Anyway here is where I need advice. How would you parents of girls deal with the whole puberty issue in this scenario? No health class, no other girls to discuss or compare with. Knowing DD was the only example these boys had in their midst I opted out of age appropriate discussions with her last year for fear she would become extremely uncomfortable. (Personally I am *extremely* uncomfortable with the whole topic and was happy to have an excuse to avoid it. Unfortunately time... and puberty... wait for no one so it is now biting me in the rear end...) I now have to play catch up and am in a bit of a crisis situation...

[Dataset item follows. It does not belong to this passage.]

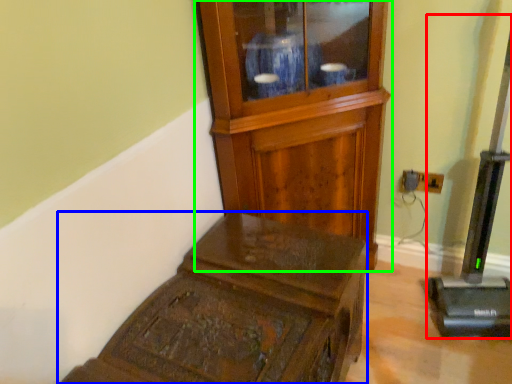 Question: Which object is positioned closest to equipment (highlighted by a red box)? Select from furniture (highlighted by a blue box) and side cabinet (highlighted by a green box).

Choices:
 (A) furniture
 (B) side cabinet

Answer: (B) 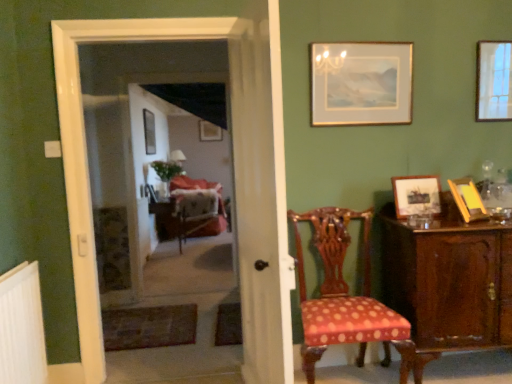 Question: Does metallic silver picture frame at center, which ranks as the 5th picture frame in front-to-back order, come behind matte gold picture frame at center, which appears as the fifth picture frame when viewed from the right?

One of her best friends is a gifty and very precocious - comes from a medical family so is MILES ahead in her knowledge of this stuff but also several years behind developmentally (only hit the 50 pound mark at the age of 10 1/2 and looks more like a 7 year old...). Her mother and I had decided earlier this year to do a girly-info session slumber party along with another friend who has 2 older sisters and whose parents are both OB/Gyns that refer to this as "dinner conversation in our house." I thought their extreme comfort level would be a great balance to my own discomfort and would help demystify everything. Unfortunately that friend moved away before we could do it. DD will be sleeping over at other friend's house this weekend with the specific intent of having girl conversations about all of it.

I have heard great things about the American Girl books "The Care and Keeping of You" and "Is this Normal". I like the idea of her reading at her own pace and level and then (gulp) answering questions as they arise but with a kid with serious LD issues this isn't so easy. She is finally decoding at a 5th grade level so I was able to get the book for younger girls but have not been able to find a way to download an audio version which would be easier for her.

So what would you suggest? I have handled all the LD, anxiety, migraine, school issues,, etc head on but this one freaks me out. Advice please?

Last edited by Pemberley; 10/22/15 07:10 AM.